§ **YOUR GOAL**
Check the entries below and say how many lines include the word "personnes". No other text is wanted.

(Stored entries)
<<<<

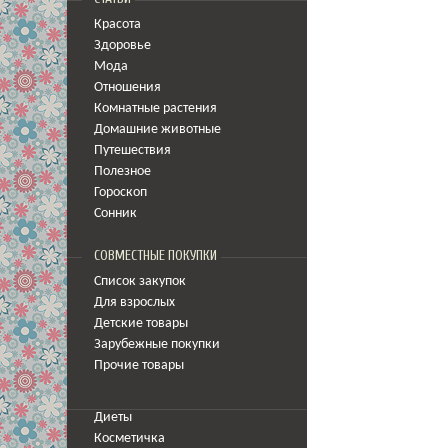
Красота
Здоровье
Мода
Отношения
Комнатные растения
Домашние животные
Путешествия
Полезное
Гороскоп
Сонник
СОВМЕСТНЫЕ ПОКУПКИ
Список закупок
Для взрослых
Детские товары
Зарубежные покупки
Прочие товары
Диеты
Косметичка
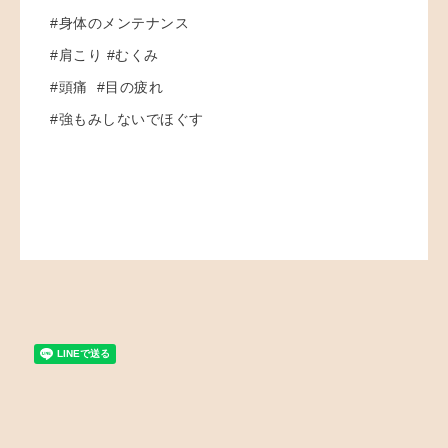
#身体のメンテナンス
#肩こり #むくみ
#頭痛 #目の疲れ
#強もみしないでほぐす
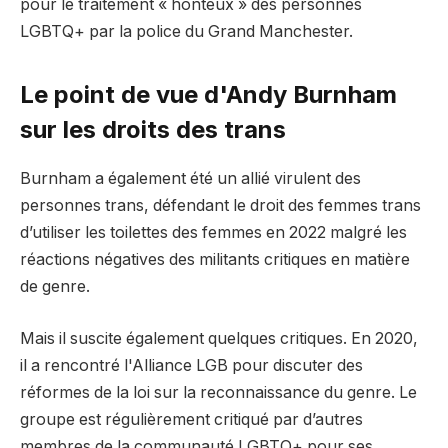
pour le traitement « honteux » des personnes
LGBTQ+ par la police du Grand Manchester.
Le point de vue d'Andy Burnham
sur les droits des trans
Burnham a également été un allié virulent des
personnes trans, défendant le droit des femmes trans
d’utiliser les toilettes des femmes en 2022 malgré les
réactions négatives des militants critiques en matière
de genre.
Mais il suscite également quelques critiques. En 2020,
il a rencontré l'Alliance LGB pour discuter des
réformes de la loi sur la reconnaissance du genre. Le
groupe est régulièrement critiqué par d’autres
membres de la communauté LGBTQ+ pour ses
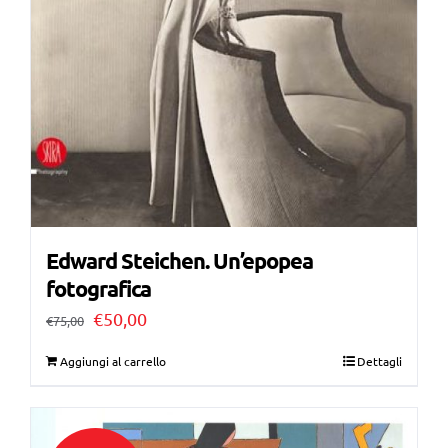
Edward Steichen. Un’epopea
fotografica
Il
Il
€
50,00
€
75,00
prezzo
prezzo
Aggiungi al carrello
Dettagli
originale
attuale
era:
è:
€75,00.
€50,00.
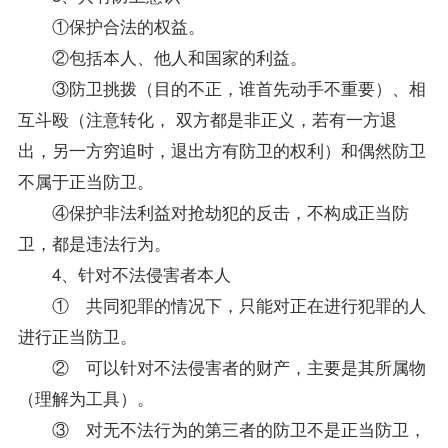
①保护合法的权益。
②包括本人、他人和国家的利益。
③防卫挑拨（目的不正，谁首先动手不重要）、相
互斗殴（注意转化， 双方都是非正义，若有一方退
出，另一方穷追时，退出方有防卫的权利）和偶然防卫
不属于正当防卫。
④保护非法利益对抢劫犯的反击，不构成正当防
卫，都是违法行为。
4、针对不法侵害者本人
① 共同犯罪的情况下，只能对正在进行犯罪的人
进行正当防卫。
② 可以针对不法侵害者的财产，主要是其所属物
（理解为工具）。
③ 对无不法行为的第三者的防卫不是正当防卫，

>>>>

§ **REPLY**
2